Воспоминания | страница 10
Время шло, и несчастные события русско-японской войны постепенно рассеивали иллюзии императора, заставляя его склоняться к признанию правильности моих предсказаний и к желанию предоставить мне более активную роль. К концу войны он решился выполнить своё намерение назначить меня посланником в Берлин на пост, который оказался вакантным ввиду ухода престарелого графа Остен-Сакена. Ещё раньше я был осведомлен, что император предполагал использовать мои специальные познания в японских делах, которые я приобрел во время моего пребывания на Востоке. Как результат посредничества президента Рузвельта переговоры о заключении мира в Портсмуте были почти предрешены, и император долгое время колебался в выборе полномочного представителя. Сначала этот пост был предложен посланнику в Париже Нелидову, затем посланнику в Риме Муравьеву. Оба ответили отказом: первый ссылался на свою неосведомленность в делах Дальнего Востока, второй – на плохое состояние здоровья.

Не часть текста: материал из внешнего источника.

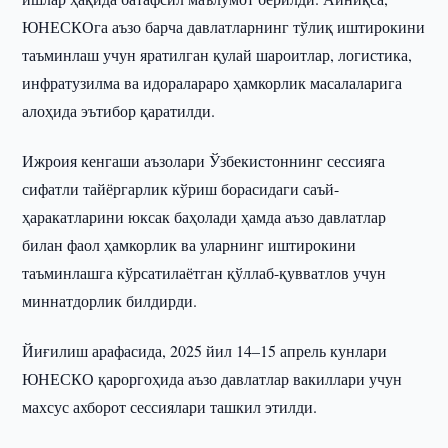
ЮНЕСКОга аъзо барча давлатларнинг тўлиқ иштирокини
таъминлаш учун яратилган қулай шароитлар, логистика,
инфратузилма ва идоралараро ҳамкорлик масалаларига
алоҳида эътибор қаратилди.
Ижроия кенгаши аъзолари Ўзбекистоннинг сессияга
сифатли тайёргарлик кўриш борасидаги саъй-
ҳаракатларини юксак баҳолади ҳамда аъзо давлатлар
билан фаол ҳамкорлик ва уларнинг иштирокини
таъминлашга кўрсатилаётган қўллаб-қувватлов учун
миннатдорлик билдирди.
Йиғилиш арафасида, 2025 йил 14–15 апрель кунлари
ЮНЕСКО қароргоҳида аъзо давлатлар вакиллари учун
махсус ахборот сессиялари ташкил этилди.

Казалась, что благодаря этим отказам император остановит свой выбор на мне и что я в сорок восемь часов буду назначен главой делегации, которая должна была быть направлена в Америку. Но моя кандидатура встретила сильную оппозицию со стороны министра иностранных дел графа Ламздорфа, защищавшего назначение Витте, с которым он был весьма близок не только лично, но и по политическим взглядам.
В то время кандидатура Витте была особенно нежелательна для императора, который относился недоброжелательно к этому выдающемуся государственному деятелю и не вполне доверял ему даже тогда, когда Витте занимал весьма ответственный пост в империи. Что касается меня, я совершенно уклонился от вопросов, которые являлись важными для того времени; с начала войны я принял себе за правило не касаться в моих официальных сообщениях дел, которые были в стороне от моего специального поручения, и воздерживаться от предложения каких бы то ни было советов, касающихся того трудного положения, в котором оказалось правительство. Тем не менее я был настолько убеждён в величайшей важности личного влияния нашего представителя, которое могло иметь решающее значение в вопросе успеха или неудачи мирных переговоров, что решил нарушить моё молчание и написал письмо графу Ламздорфу, в котором выразил моё глубокое убеждение со всей энергией, на какую только я был способен, что единственным человеком в России, который успешно выполнил бы столь сложное дело, является Витте. Мое убеждение основывалось на знании того исключительного престижа, который приобрел Витте в Японии, и тех симпатий со стороны японцев, которые он приобрел в течение времени, предшествовавшего войне. Мое письмо получено было в Петербурге как раз в тот момент, когда граф Ламздорф исчерпал все аргументы в пользу кандидатуры Витте, и, как он сам мне говорил позже, оно помогло рассеять все сомнения императора.